• GOAL OF THE EXERCISE:
Return the records as they stand. No picture is to be included.
** Opening SUPPLIED ENTRIES block **
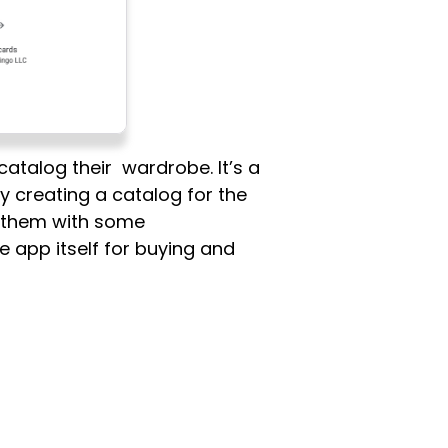
atalog their wardrobe. It’s a
y creating a catalog for the
de them with some
e app itself for buying and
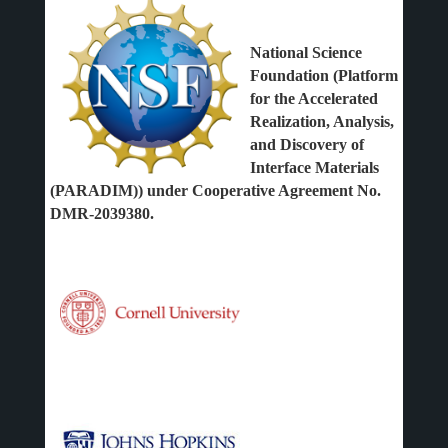
National Science
Foundation (Platform
for the Accelerated
Realization, Analysis,
and Discovery of
Interface Materials
(PARADIM)) under Cooperative Agreement No.
DMR-2039380.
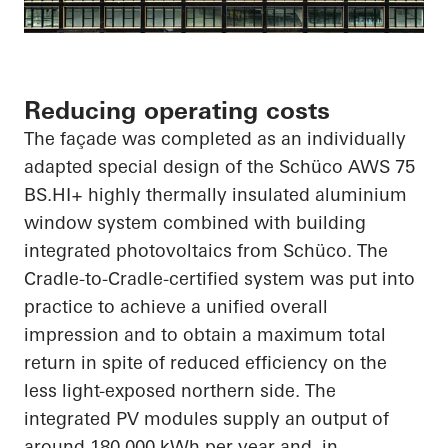
Reducing operating costs
The façade was completed as an individually
adapted special design of the
Schüco
AWS 75
BS.HI
+ highly thermally insulated aluminium
window system combined with building
integrated photovoltaics from
Schüco
. The
Cradle-to-Cradle-certified system was put into
practice to achieve a unified overall
impression and to obtain a maximum total
return
in spite of
reduced efficiency on the
less light-exposed northern side. The
integrated PV modules supply an output of
around 180,000 kWh per year and, in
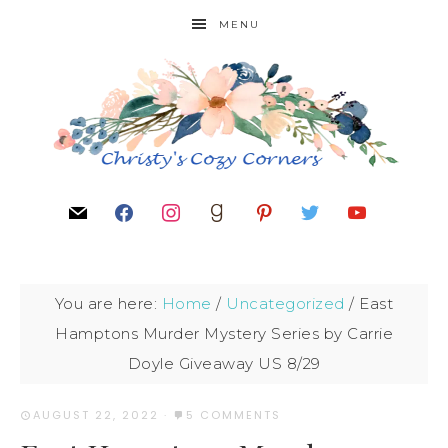
MENU
You are here:
Home
/
Uncategorized
/
East
Hamptons Murder Mystery Series by Carrie
Doyle Giveaway US 8/29
AUGUST 22, 2022
·
5 COMMENTS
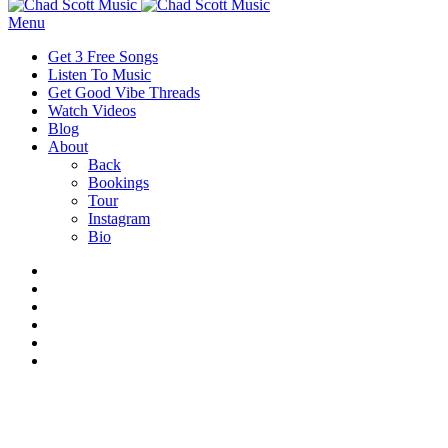
Menu
Get 3 Free Songs
Listen To Music
Get Good Vibe Threads
Watch Videos
Blog
About
Back
Bookings
Tour
Instagram
Bio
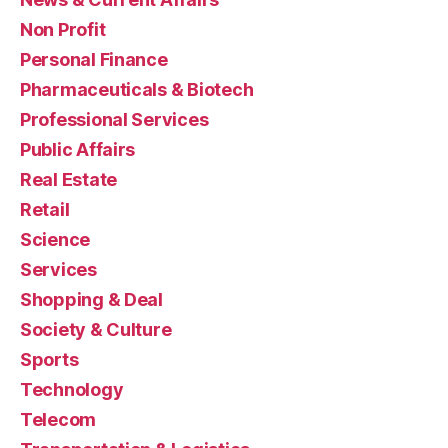
Non Profit
Personal Finance
Pharmaceuticals & Biotech
Professional Services
Public Affairs
Real Estate
Retail
Science
Services
Shopping & Deal
Society & Culture
Sports
Technology
Telecom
** Closing SUPPLIED ENTRIES block **
• RESULT OF THIS TASK:
atalog their wardrobe. It’s a
y creating a catalog for the
de them with some
e app itself for buying and
National Science
Foundation (Platform
for the Accelerated
Realization, Analysis,
and Discovery of
Interface Materials
(PARADIM)) under Cooperative Agreement No.
DMR-2039380.
Reducing operating costs
The façade was completed as an individually
adapted special design of the
Schüco
AWS 75
BS.HI
+ highly thermally insulated aluminium
window system combined with building
integrated photovoltaics from
Schüco
. The
Cradle-to-Cradle-certified system was put into
practice to achieve a unified overall
impression and to obtain a maximum total
return
in spite of
reduced efficiency on the
less light-exposed northern side. The
integrated PV modules supply an output of
around 180,000 kWh per year and, in
MENU
You are here:
Home
/
Uncategorized
/
East
Hamptons Murder Mystery Series by Carrie
Doyle Giveaway US 8/29
AUGUST 22, 2022
·
5 COMMENTS
Menu
Get 3 Free Songs
Listen To Music
Get Good Vibe Threads
Watch Videos
Blog
About
Back
Bookings
Tour
Instagram
Bio
Non Profit
Personal Finance
Pharmaceuticals & Biotech
Professional Services
Public Affairs
Real Estate
Retail
Science
Services
Shopping & Deal
Society & Culture
Sports
Technology
Telecom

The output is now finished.